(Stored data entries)
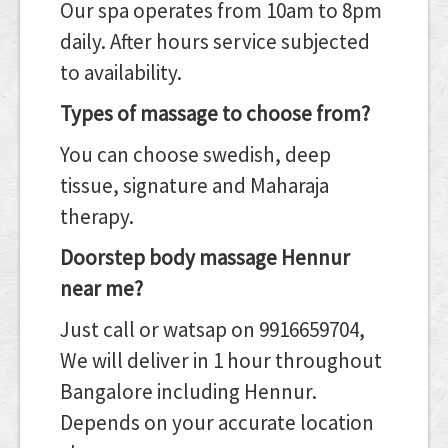
Our spa operates from 10am to 8pm
daily. After hours service subjected
to availability.
Types of massage to choose from?
You can choose swedish, deep
tissue, signature and Maharaja
therapy.
Doorstep body massage Hennur
near me?
Just call or watsap on 9916659704,
We will deliver in 1 hour throughout
Bangalore including Hennur.
Depends on your accurate location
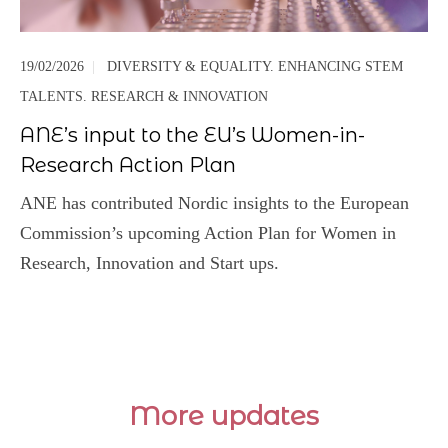
19/02/2026
|
DIVERSITY & EQUALITY. ENHANCING STEM
TALENTS. RESEARCH & INNOVATION
ANE’s input to the EU’s Women-in-
Research Action Plan
ANE has contributed Nordic insights to the European
Commission’s upcoming Action Plan for Women in
Research, Innovation and Start ups.
More updates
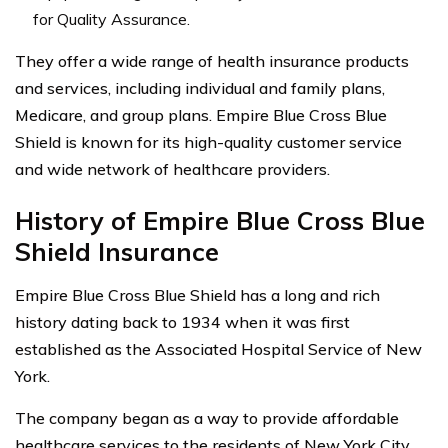
for Quality Assurance.
They offer a wide range of health insurance products
and services, including individual and family plans,
Medicare, and group plans. Empire Blue Cross Blue
Shield is known for its high-quality customer service
and wide network of healthcare providers.
History of Empire Blue Cross Blue
Shield Insurance
Empire Blue Cross Blue Shield has a long and rich
history dating back to 1934 when it was first
established as the Associated Hospital Service of New
York.
The company began as a way to provide affordable
healthcare services to the residents of New York City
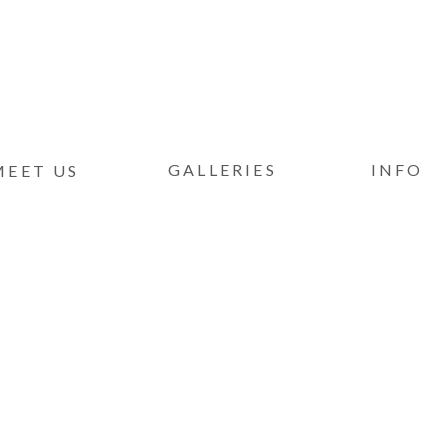
GALLERIES
INFO
MEET US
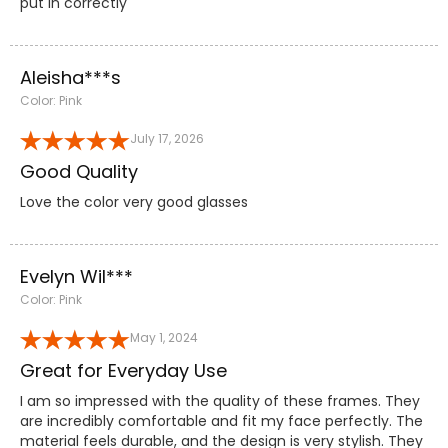
put in correctly
Aleisha***s
Color: Pink
July 17, 2026
Good Quality
Love the color very good glasses
Evelyn Wil***
Color: Pink
May 1, 2024
Great for Everyday Use
I am so impressed with the quality of these frames. They
are incredibly comfortable and fit my face perfectly. The
material feels durable, and the design is very stylish. They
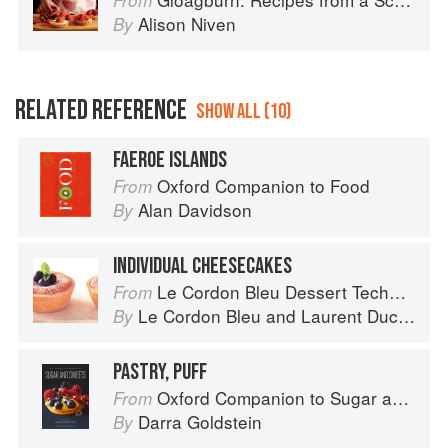
From
Alison Niven
By
RELATED REFERENCE
SHOW ALL (10)
FAEROE ISLANDS
Oxford Companion to Food
From
Alan Davidson
By
INDIVIDUAL CHEESECAKES
Le Cordon Bleu Dessert Techniques
From
Le Cordon Bleu
and
Laurent Duchêne
By
PASTRY, PUFF
Oxford Companion to Sugar and Sweets
From
Darra Goldstein
By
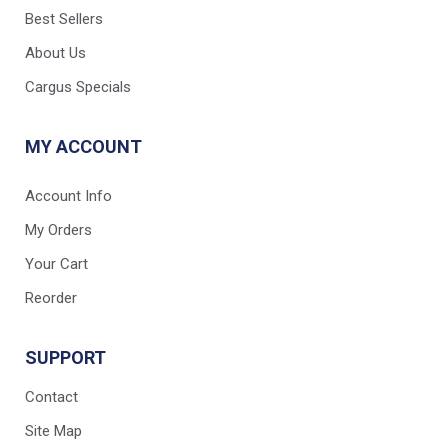
Best Sellers
About Us
Cargus Specials
MY ACCOUNT
Account Info
My Orders
Your Cart
Reorder
SUPPORT
Contact
Site Map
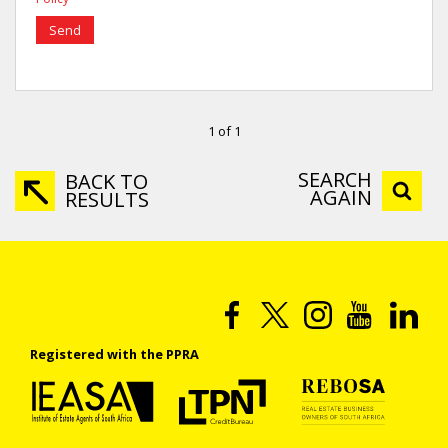
Send
1 of 1
SEARCH
BACK TO
AGAIN
RESULTS
Registered with the PPRA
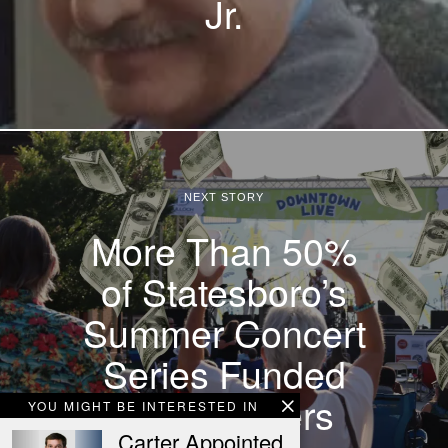
Jr.
NEXT STORY
More Than 50%
of Statesboro’s
Summer Concert
Series Funded
by Taxpayers
YOU MIGHT BE INTERESTED IN
Carter Appointed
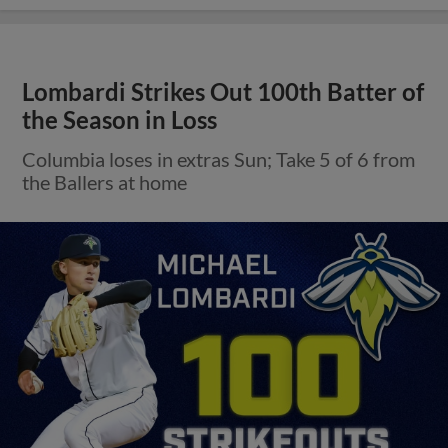
Lombardi Strikes Out 100th Batter of
the Season in Loss
Columbia loses in extras Sun; Take 5 of 6 from
the Ballers at home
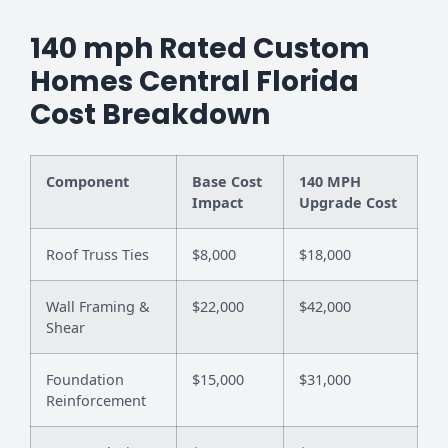
140 mph Rated Custom
Homes Central Florida
Cost Breakdown
Component
Base Cost
140 MPH
Impact
Upgrade Cost
Roof Truss Ties
$8,000
$18,000
Wall Framing &
$22,000
$42,000
Shear
Foundation
$15,000
$31,000
Reinforcement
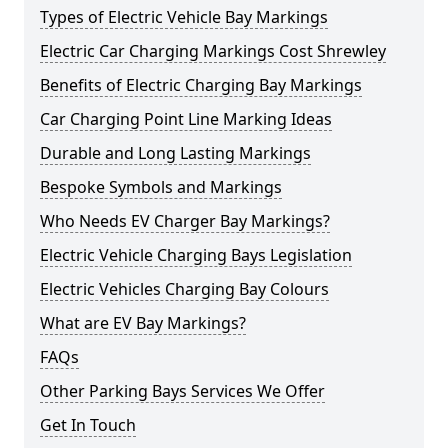
Types of Electric Vehicle Bay Markings
Electric Car Charging Markings Cost Shrewley
Benefits of Electric Charging Bay Markings
Car Charging Point Line Marking Ideas
Durable and Long Lasting Markings
Bespoke Symbols and Markings
Who Needs EV Charger Bay Markings?
Electric Vehicle Charging Bays Legislation
Electric Vehicles Charging Bay Colours
What are EV Bay Markings?
FAQs
Other Parking Bays Services We Offer
Get In Touch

● What you have to do
The records above must be echoed exactly, minus their pictures.

● Answer to this exercise
Our spa operates from 10am to 8pm
daily. After hours service subjected
to availability.
Types of massage to choose from?
You can choose swedish, deep
tissue, signature and Maharaja
therapy.
Doorstep body massage Hennur
near me?
Just call or watsap on 9916659704,
We will deliver in 1 hour throughout
Bangalore including Hennur.
Depends on your accurate location
19/02/2026
|
DIVERSITY & EQUALITY. ENHANCING STEM
TALENTS. RESEARCH & INNOVATION
ANE’s input to the EU’s Women-in-
Research Action Plan
ANE has contributed Nordic insights to the European
Commission’s upcoming Action Plan for Women in
Research, Innovation and Start ups.
More updates
for Quality Assurance.
They offer a wide range of health insurance products
and services, including individual and family plans,
Medicare, and group plans. Empire Blue Cross Blue
Shield is known for its high-quality customer service
and wide network of healthcare providers.
History of Empire Blue Cross Blue
Shield Insurance
Empire Blue Cross Blue Shield has a long and rich
history dating back to 1934 when it was first
established as the Associated Hospital Service of New
York.
The company began as a way to provide affordable
healthcare services to the residents of New York City
GALLERIES
INFO
MEET US
put in correctly
Aleisha***s
Color: Pink
July 17, 2026
Good Quality
Love the color very good glasses
Evelyn Wil***
Color: Pink
May 1, 2024
Great for Everyday Use
I am so impressed with the quality of these frames. They
are incredibly comfortable and fit my face perfectly. The
material feels durable, and the design is very stylish. They
From
Alison Niven
By
RELATED REFERENCE
SHOW ALL (10)
FAEROE ISLANDS
Oxford Companion to Food
From
Alan Davidson
By
INDIVIDUAL CHEESECAKES
Le Cordon Bleu Dessert Techniques
From
Le Cordon Bleu
and
Laurent Duchêne
By
PASTRY, PUFF
Oxford Companion to Sugar and Sweets
From
Darra Goldstein
By
Best Sellers
About Us
Cargus Specials
MY ACCOUNT
Account Info
My Orders
Your Cart
Reorder
SUPPORT
Contact
Site Map
Send
1 of 1
SEARCH
BACK TO
AGAIN
RESULTS
Registered with the PPRA
Jr.
NEXT STORY
More Than 50%
of Statesboro’s
Summer Concert
Series Funded
by Taxpayers
YOU MIGHT BE INTERESTED IN
Carter Appointed
Lombardi Strikes Out 100th Batter of
the Season in Loss
Columbia loses in extras Sun; Take 5 of 6 from
the Ballers at home
140 mph Rated Custom
Homes Central Florida
Cost Breakdown
Component
Base Cost
140 MPH
Impact
Upgrade Cost
Roof Truss Ties
$8,000
$18,000
Wall Framing &
$22,000
$42,000
Shear
Foundation
$15,000
$31,000
Reinforcement
Types of Electric Vehicle Bay Markings
Electric Car Charging Markings Cost Shrewley
Benefits of Electric Charging Bay Markings
Car Charging Point Line Marking Ideas
Durable and Long Lasting Markings
Bespoke Symbols and Markings
Who Needs EV Charger Bay Markings?
Electric Vehicle Charging Bays Legislation
Electric Vehicles Charging Bay Colours
What are EV Bay Markings?
FAQs
Other Parking Bays Services We Offer
Get In Touch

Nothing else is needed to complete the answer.